118
秋も終わり、冬になる。
休暇中は比較的心休まる時間だ。少なくとも椿にとっては。
椿が願えば薫子は家からあまり出ないようにしてくれる。元正たちも進んで彼女を外へ連れて行こうとはもうしない。どうしても必要な社交の場のみの出席となっている。
それを残念に思う人間も多い。だが椿はそんな人間の薫子を見る瞳がいかに狂っているかを知っている。
だから外には出したくないと願うのだ。
「薫ちゃんの信者がやり過ぎてる気がするんだけど大丈夫?」
「全く大丈夫ではありませんよ」
憂鬱そうに溜息を吐く彼を見れば、薫子は心配するだろう。だからそんなところを見せるわけにはいかない。だって、薫子が自分のためを思って暴走するとそれはそれで嬉しいので手が出しにくいのだ。
「ですが、なんとかなる範囲です」
「なんとかするのが椿のお役目だもんね」
そんなことを言いながら、諾子も目を細めた。
兎月は思いの外、優秀で薫子のためになる。諾子も、一緒にいる時間を増やせば薫子が目をつけた理由がわかった気がした。
実際のところ、諾子の予想は外れていて、兎月がめちゃくちゃ諾子のことが大好きでそれなりに守れる能力を持っていたから確保されたという事情がある。つまり、薫子は自分の役に立つから諾子に彼を充てがっている訳ではない。
そして兎月は惚れた欲目と言うべきか、諾子に何かない限りは彼女を甘やかしたいタイプだった。
危険なことをすれば薫子並に怒るがそうではない場合はたくさん世話を焼きたがった。
なので、二人の邪魔をする薫子の敵は椿にたどり着くまでもなくそれなりに減っている。
兎月の元で握りつぶされている情報も多く、それは多くの場合薫子の元へ行く前に椿のところで解決される。
薫子のところに先に情報が行くケースが“稀”というところまで情報の統制ができるようになっているあたり男子二人の苦労が偲ばれる。
「何かあった時のおねだりは任せます」
「あー…うん。一生懸命ぶりっ子する」
薫子は椿よりも諾子のおねだりに弱かった。ほいほいお揃いの服を受け入れるし、手料理も作るし、お泊りもよほどのことがない限りは許されていた。

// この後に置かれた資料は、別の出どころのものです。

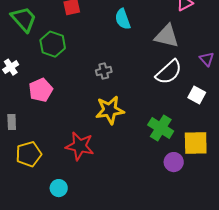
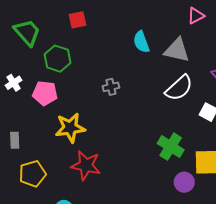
cyan semicircle: (123, 19) -> (141, 42), moved
pink pentagon: (41, 90) -> (45, 93), moved, turned 30
yellow star: (110, 110) -> (70, 128), moved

薫子は「椿さんはしっかりしているから」という意見のもと、最近ではどちらかというと「甘やかされたい」という態度である。そのおかげで助かっている部分もあるので、椿は今の状況に感謝している。
「結婚急いだ方がいいんじゃない?」
「最近、同じセリフを聞きましたね」
薫子の祖母、桃子が割と真面目にそう言っている。薫子が大人しくいうことを聞いて可愛い孫娘でいてくれているのは、椿がガッツリ頑張っているからだと彼女が一番感じている。